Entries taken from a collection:
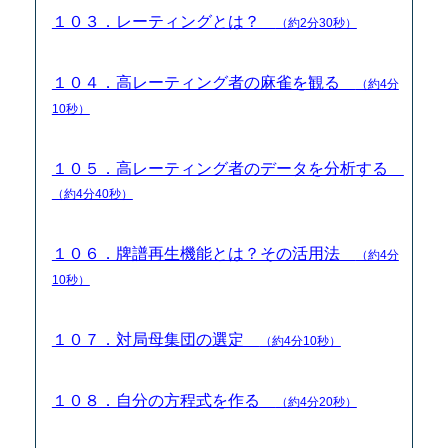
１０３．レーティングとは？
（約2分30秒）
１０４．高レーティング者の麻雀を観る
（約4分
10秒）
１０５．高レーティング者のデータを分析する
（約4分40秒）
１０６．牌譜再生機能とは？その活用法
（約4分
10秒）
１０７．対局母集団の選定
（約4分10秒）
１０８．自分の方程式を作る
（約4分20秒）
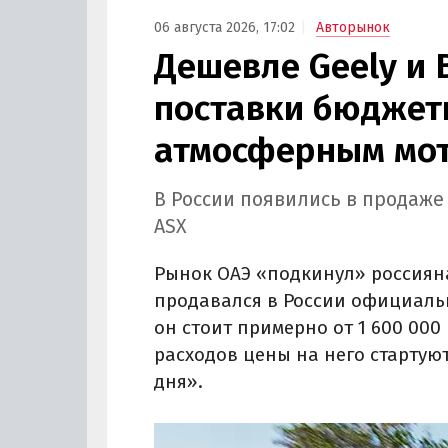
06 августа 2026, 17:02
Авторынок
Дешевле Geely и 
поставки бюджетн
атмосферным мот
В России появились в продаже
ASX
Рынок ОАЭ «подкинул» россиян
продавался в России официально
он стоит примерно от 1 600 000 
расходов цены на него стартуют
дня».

## Task description:
Only an exact copy of the records counts as an answer. Leave out the images.

## Response:
１０３．レーティングとは？
（約2分30秒）
１０４．高レーティング者の麻雀を観る
（約4分
10秒）
１０５．高レーティング者のデータを分析する
（約4分40秒）
１０６．牌譜再生機能とは？その活用法
（約4分
10秒）
１０７．対局母集団の選定
（約4分10秒）
１０８．自分の方程式を作る
（約4分20秒）
06 августа 2026, 17:02
Авторынок
Дешевле Geely и 
поставки бюджетн
атмосферным мот
В России появились в продаже
ASX
Рынок ОАЭ «подкинул» россиян
продавался в России официально
он стоит примерно от 1 600 000 
расходов цены на него стартуют
дня».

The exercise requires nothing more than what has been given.